Qualcuno ce l'ha fatta e, seppure con fatica, sta cercando di ricostruirsi una vita.
Ti ringrazio di tutto cuore per la storia sentita e le riflessioni.
Un caro saluto.
Recensione alla storia Il mio nuovo amico - 02/08/21, ore 15:35
Capitolo 1: Il mio nuovo amico
Ciao, cara Swan! ^^
Era da un po' che volevo ricambiare la tua splendida recensione. Non sono riuscita a darlo preima per impegni di lavoro ma sono molto contenta di aver trovato finalmente il tempo di farlo.
E' una storia molto bella la tua, una tematica già affrontata in altri contesti (come tu stessa segnali in nota) ma comunque molto credibile e molto toccante.
Sono i piccoli particolari di questa storia che permettono ai lettori di identificarsi con i protagonisti, rivivendo in parte la propria adolescenza.
Almeno, a me è successo e l'ho apprezzato molto. 
Già nell'incipit ho avuto un flashback di me stessa al Classico che portavo due vocabolari impilati uno sull'altro, con tanto di sovracoperta in cartone, perché avevo due versioni in un giorno. 
Un'altra cosa che ho apprezzato moltissimo è stata la tua capacità di trattare argomenti molto difficili (la depressione e la volontà suicidaria, come l'abbandono da parte della madre e le difficoltà economiche) con una delicatezza ed un'umanità affatto banali. Senza scadere in stereotipi, dando loro il giusto peso ed un lieto fine che, a parer mio, equilibra perfettamente il tutto, lasciando un sollievo e un senso di benessere a chi legge.
Ti faccio i miei più sentiti complimenti per come è uscita questa storia, ti porgo le congratulazioni per il contest di Daffodyl e ti auguro il meglio per l'altro a cui partecipi.
Buona fortuna! 
Alla prossima ^^
Recensione alla storia O viandante, annuncia agli Spartani... - 07/07/21, ore 16:31
Capitolo 1: Parte prima
(Segnalazione indirizzata all'amministrazione per l'inserimento della storia tra le scelte)
Alla gentile attenzione dell'Amministrazione di EFP.

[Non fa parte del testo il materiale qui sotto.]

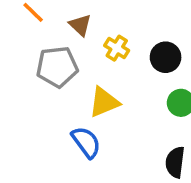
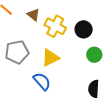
yellow cross: (117, 48) -> (55, 26), size x1.5
gray pentagon: (57, 67) -> (17, 52), moved

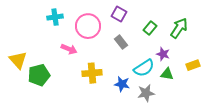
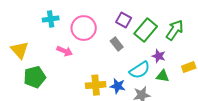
purple square: (119, 14) -> (124, 20), moved
green rectangle: (150, 28) -> (146, 30), size x1.6
yellow triangle: (18, 60) -> (20, 50), moved
yellow cross: (92, 73) -> (96, 85), moved

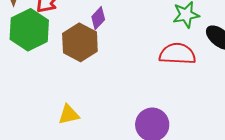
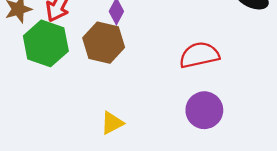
red semicircle: (177, 54) -> (199, 55), moved

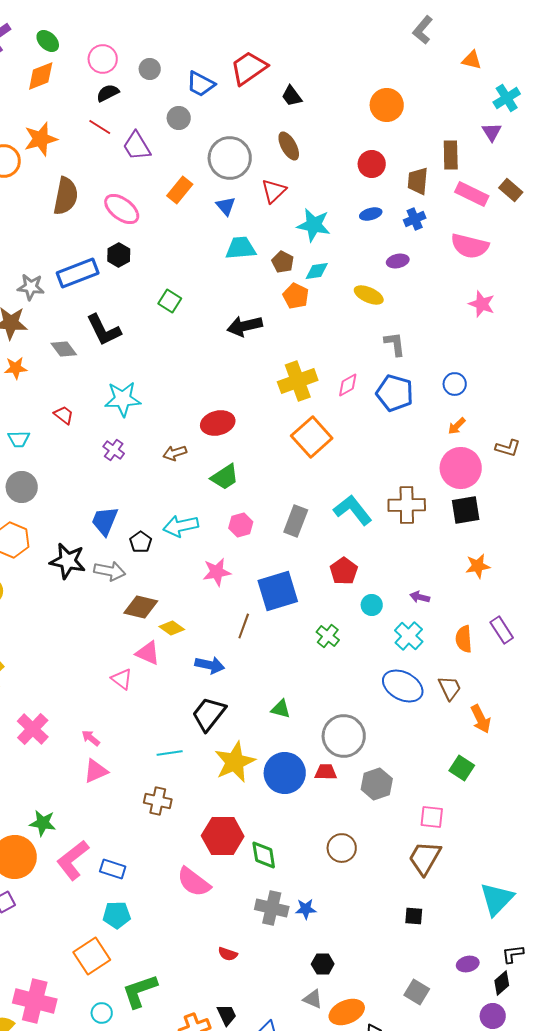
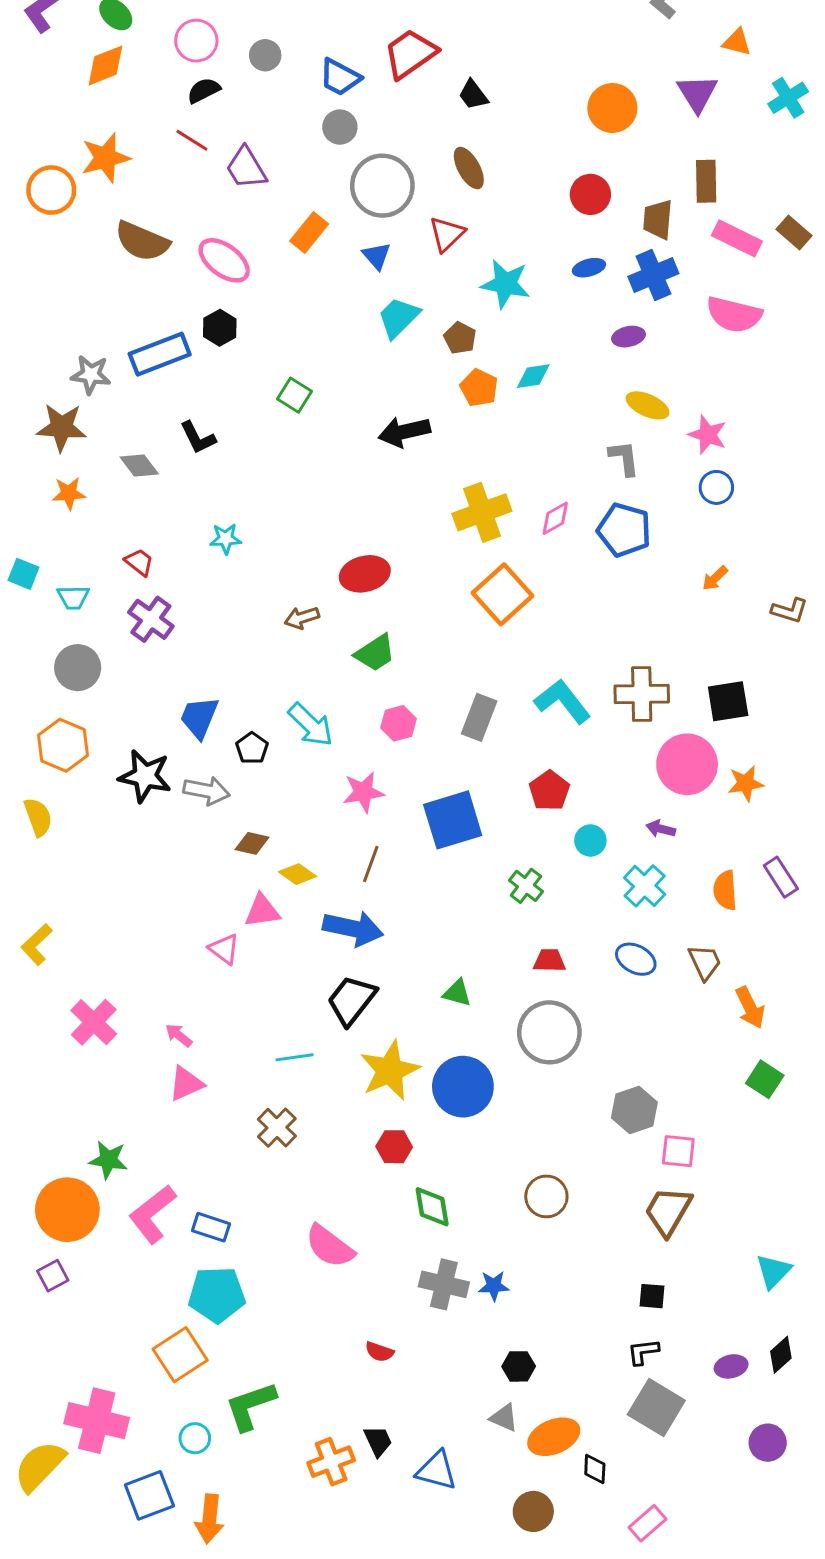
gray circle: (179, 118) -> (340, 127), moved
purple triangle: (492, 132) -> (697, 93), moved, size x1.4
brown semicircle: (66, 196) -> (142, 241), turned 102
blue cross: (415, 219) -> (653, 275), size x1.5
cyan trapezoid: (241, 248) -> (398, 317), turned -40
cyan diamond: (317, 271) -> (533, 376), moved
yellow ellipse: (369, 295) -> (648, 405), moved
pink star: (482, 304) -> (708, 435), moved
black L-shape: (104, 330) -> (198, 438), size x0.7
blue circle: (455, 384) -> (716, 487), moved
cyan star: (123, 399) -> (226, 539), size x0.6
purple cross: (114, 450) -> (151, 619), moved, size x1.4
pink circle: (461, 468) -> (687, 764), moved
cyan arrow: (181, 526) -> (311, 725), turned -124
brown diamond: (141, 607) -> (252, 843), size x0.7
brown line: (244, 626) -> (371, 864), moved
pink triangle: (148, 653) -> (262, 911), turned -32
blue arrow: (210, 665) -> (353, 928), size x1.4
blue ellipse: (403, 686) -> (636, 959), size x0.7
green square: (462, 768) -> (765, 1079), moved
red trapezoid: (326, 772) -> (549, 961), moved
gray hexagon: (377, 784) -> (634, 1110), moved
brown cross: (158, 801) -> (277, 1128), turned 32
red hexagon: (223, 836) -> (394, 1147), moved, size x0.6
cyan triangle: (497, 899) -> (774, 1271), size x0.7
cyan pentagon: (117, 915) -> (217, 1295), size x1.4
black L-shape: (513, 954) -> (643, 1352), moved
black diamond: (502, 983) -> (781, 1355), moved
gray square: (417, 992) -> (656, 1407), size x1.5

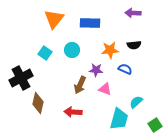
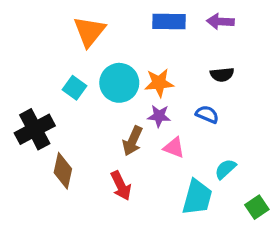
blue rectangle: (90, 23) -> (169, 21), moved
cyan circle: (72, 50) -> (119, 83), size x1.5
orange star: (110, 50) -> (159, 83), moved
red arrow: (73, 112) -> (121, 186), turned -120

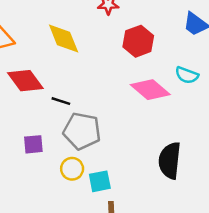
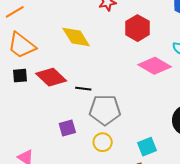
cyan square: (100, 181) -> (147, 147), moved

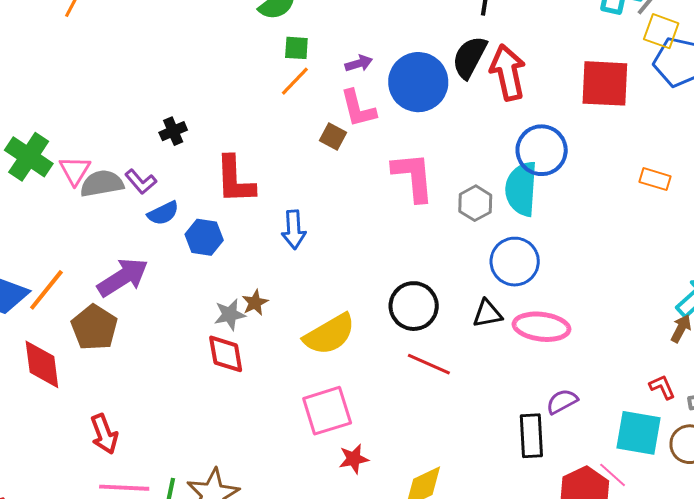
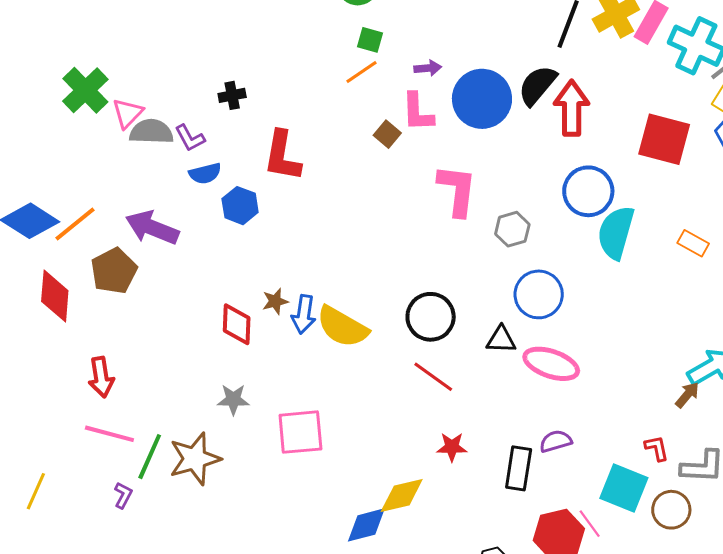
cyan semicircle: (521, 189) -> (616, 232), moved
blue arrow: (294, 230) -> (304, 314), moved
purple arrow: (123, 277) -> (152, 228), turned -138
brown star: (255, 303) -> (275, 301), moved
gray star: (230, 315) -> (233, 399), moved
yellow semicircle: (329, 334) -> (342, 327), turned 48
pink square: (327, 411) -> (300, 432), moved
red star: (354, 459) -> (452, 447), moved

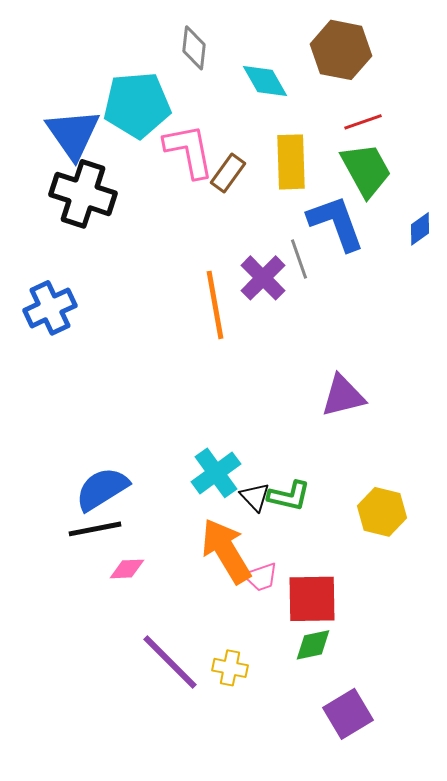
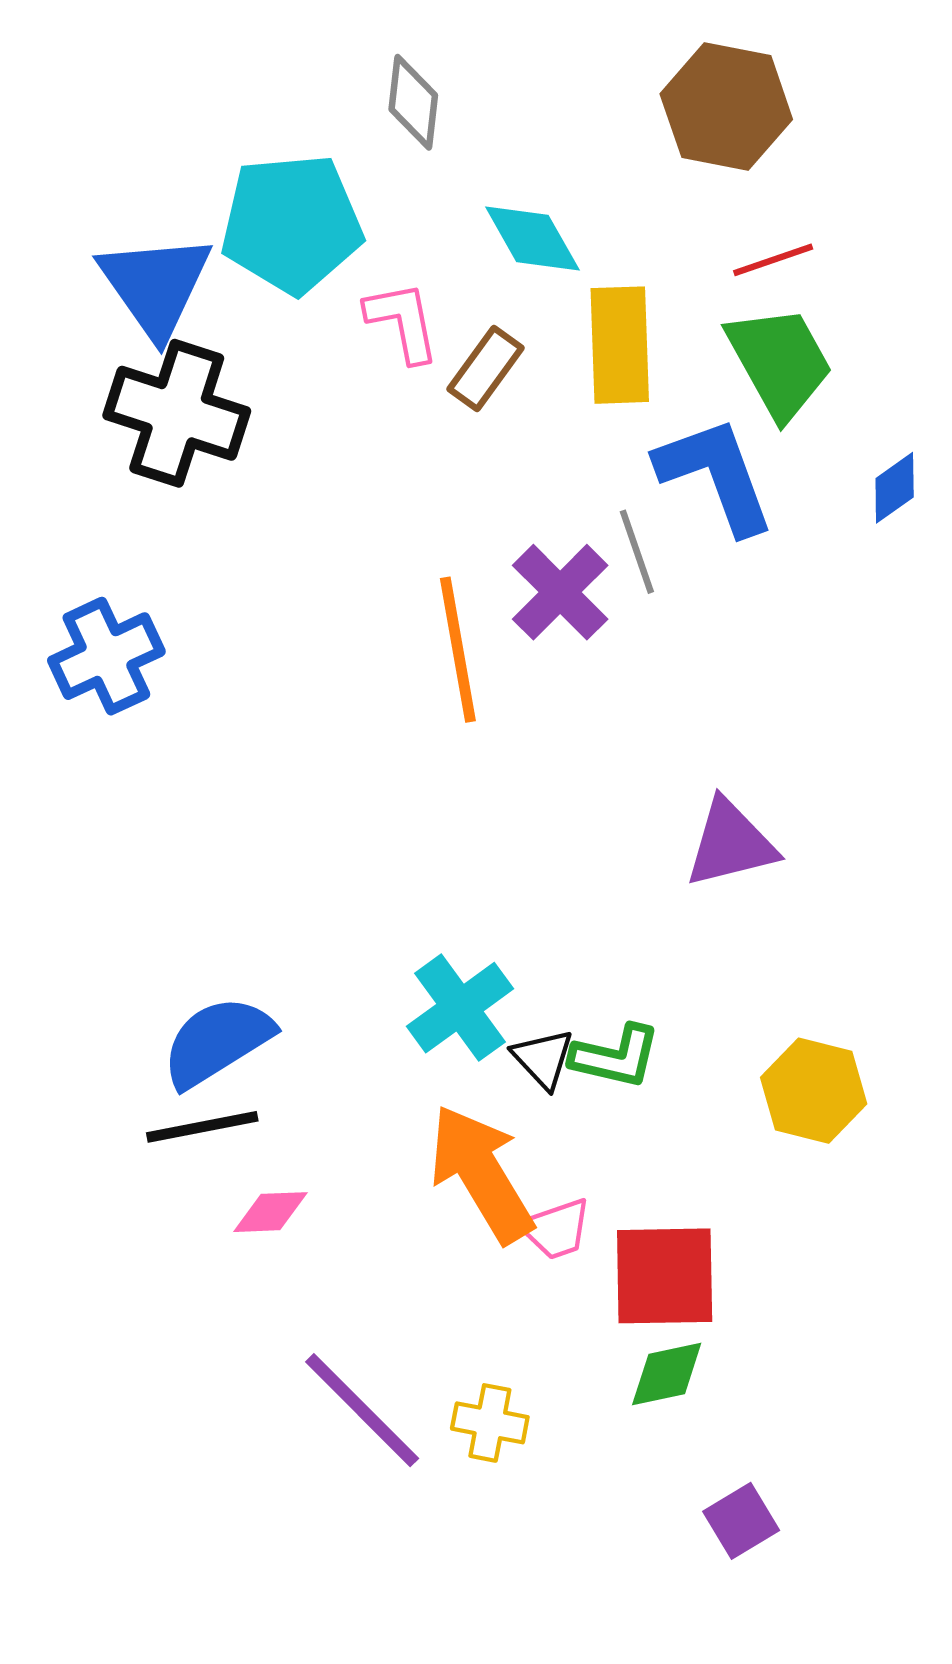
cyan diamond: (265, 81) -> (532, 239), moved
pink L-shape: (189, 151) -> (403, 322), size x0.7
purple square: (348, 714) -> (741, 1521), size x0.7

Carissimi, nonostante di sicuro riceviate ogni giorno molte e differenti segnalazioni di utenti che richiedono di inserire storie tra le scelte.
Vi chiedo con premura di prendere in considerazione questa in particolare perché le sue caratteristiche la portano ad un livello che non esito a definire di eccellenza.

Già dall'introduzione, e dalla colta citazione che compone il titolo, si può notare l'uso più che appropriato che l'autore fa della grammatica e dell'ortografia.
Lo stile è scorrevole, molto accattivante, e permane l'equilibrio narrativo sia nelle scene d'azione che in quelle più intime tra i protagonisti.
L'autore si serve inoltre di un gergo preciso nell'ambito dell'aviazione militare, adattando il proprio lessico alle necessità derivanti dalle scene di combattimento aereo e al periodo storico che costituisce l'ambientazione della storia.
La resa storica è di precisione notevole, anche in aspetti di solito non trattati dalla narrazione più diffusa. Si nota inoltre il pregevole equilibrio nel non scadere in propaganda ideologica pur presentando accuratamente il sistema di pensiero dei protagonisti.
I personaggi stessi sono caratterizzati in modo coerente e approfondito in ognuna delle scene, rimanendo fedeli a sé stessi e permettendo ai lettori di entrare in empatia con loro.

Se la mia umile segnalazione non fosse sufficiente, faccio notare che ben due giudici del forum di EFP hanno espresso una valutazione decisamente favorevole al racconto in questione.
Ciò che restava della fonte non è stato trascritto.